### Data provided
::::

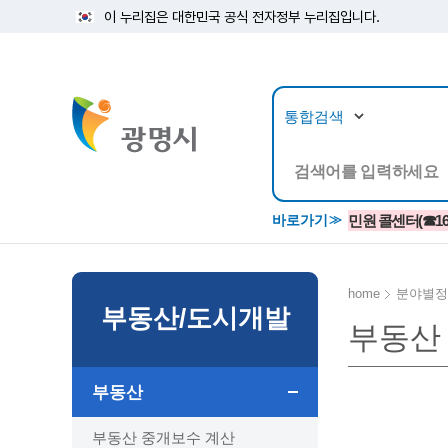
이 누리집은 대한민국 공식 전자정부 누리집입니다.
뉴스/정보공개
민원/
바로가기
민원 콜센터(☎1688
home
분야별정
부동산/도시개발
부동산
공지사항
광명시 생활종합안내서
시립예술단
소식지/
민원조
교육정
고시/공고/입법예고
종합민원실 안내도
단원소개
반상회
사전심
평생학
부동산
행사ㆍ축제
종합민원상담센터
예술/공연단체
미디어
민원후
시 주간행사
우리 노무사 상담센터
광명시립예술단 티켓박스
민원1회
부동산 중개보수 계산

::::

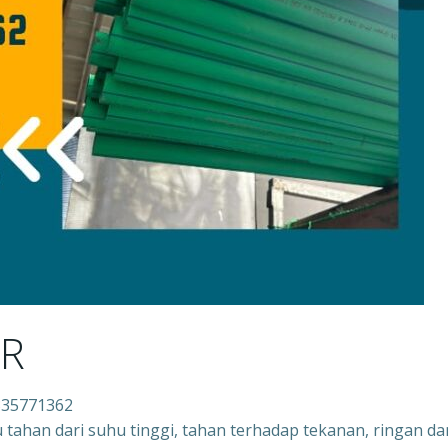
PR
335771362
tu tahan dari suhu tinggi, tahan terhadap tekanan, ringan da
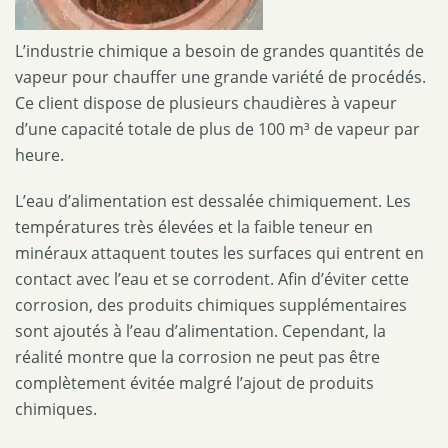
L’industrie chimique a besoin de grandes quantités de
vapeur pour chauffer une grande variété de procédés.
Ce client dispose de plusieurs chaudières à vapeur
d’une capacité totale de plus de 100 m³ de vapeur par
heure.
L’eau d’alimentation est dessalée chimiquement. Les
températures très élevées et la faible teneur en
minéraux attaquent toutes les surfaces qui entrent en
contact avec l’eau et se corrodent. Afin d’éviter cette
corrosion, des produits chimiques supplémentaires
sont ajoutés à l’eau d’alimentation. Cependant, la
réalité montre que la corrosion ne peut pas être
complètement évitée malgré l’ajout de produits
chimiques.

::::

### To do
Each line in the listing above from the one containing "이 누리집은 대한민국 공식 전자정부 누리집입니다." through the one containing "부동산 중개보수 계산" should be repeated exactly, and no other line.

### Exercise result
이 누리집은 대한민국 공식 전자정부 누리집입니다.
뉴스/정보공개
민원/
바로가기
민원 콜센터(☎1688
home
분야별정
부동산/도시개발
부동산
공지사항
광명시 생활종합안내서
시립예술단
소식지/
민원조
교육정
고시/공고/입법예고
종합민원실 안내도
단원소개
반상회
사전심
평생학
부동산
행사ㆍ축제
종합민원상담센터
예술/공연단체
미디어
민원후
시 주간행사
우리 노무사 상담센터
광명시립예술단 티켓박스
민원1회
부동산 중개보수 계산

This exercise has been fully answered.